All of lore.kernel.org
 help / color / mirror / Atom feed
From: Yanko Kaneti <yaneti@declera.com>
To: paulmck@linux.vnet.ibm.com
Cc: Josh Boyer <jwboyer@fedoraproject.org>,
	"Eric W. Biederman" <ebiederm@xmission.com>,
	Cong Wang <cwang@twopensource.com>, Kevin Fenzi <kevin@scrye.com>,
	netdev <netdev@vger.kernel.org>,
	"Linux-Kernel@Vger. Kernel.
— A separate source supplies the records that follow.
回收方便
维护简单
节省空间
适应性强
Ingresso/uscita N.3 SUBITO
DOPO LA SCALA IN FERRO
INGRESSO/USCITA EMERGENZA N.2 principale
Org" <linux-kernel@vger.kernel.org>
Subject: Re: localed stuck in recent 3.18 git in copy_net_ns?
Date: Thu, 23 Oct 2014 09:09:26 +0300	[thread overview]
Message-ID: <1414044566.2031.1.camel@declera.com> (raw)
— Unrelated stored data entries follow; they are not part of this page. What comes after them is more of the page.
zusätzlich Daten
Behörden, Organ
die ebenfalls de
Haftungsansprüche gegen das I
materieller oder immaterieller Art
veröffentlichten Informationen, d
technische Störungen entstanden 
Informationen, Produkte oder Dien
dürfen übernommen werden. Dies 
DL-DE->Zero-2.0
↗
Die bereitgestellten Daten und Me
In-Reply-To: <20141022232421.GN4977@linux.vnet.ibm.com>

On Wed, 2014-10-22 at 16:24 -0700, Paul E. McKenney wrote:
> On Thu, Oct 23, 2014 at 01:40:32AM +0300, Yanko Kaneti wrote:
> > On Wed-10/22/14-2014 15:33, Josh Boyer wrote:
> > > On Wed, Oct 22, 2014 at 2:55 PM, Paul E. McKenney
> > > <paulmck@linux.vnet.ibm.com> wrote:
> 
> [ . . . ]
> 
> > > > Don't get me wrong -- the fact that this kthread appears to 
> > > > have
> > > > blocked within rcu_barrier() for 120 seconds means that 
> > > > something is
> > > > most definitely wrong here.  I am surprised that there are no 
> > > > RCU CPU
> > > > stall warnings, but perhaps the blockage is in the callback 
> > > > execution
> > > > rather than grace-period completion.  Or something is 
> > > > preventing this
> > > > kthread from starting up after the wake-up callback executes.  
> > > > Or...
> > > > 
> > > > Is this thing reproducible?
> > > 
> > > I've added Yanko on CC, who reported the backtrace above and can
> > > recreate it reliably.  Apparently reverting the RCU merge commit
> > > (d6dd50e) and rebuilding the latest after that does not show the
> > > issue.  I'll let Yanko explain more and answer any questions you 
> > > have.
> > 
> > - It is reproducible
> > - I've done another build here to double check and its definitely 
> > the rcu merge
> >   that's causing it.
> > 
> > Don't think I'll be able to dig deeper, but I can do testing if 
> > needed.
> 
> Please!  Does the following patch help?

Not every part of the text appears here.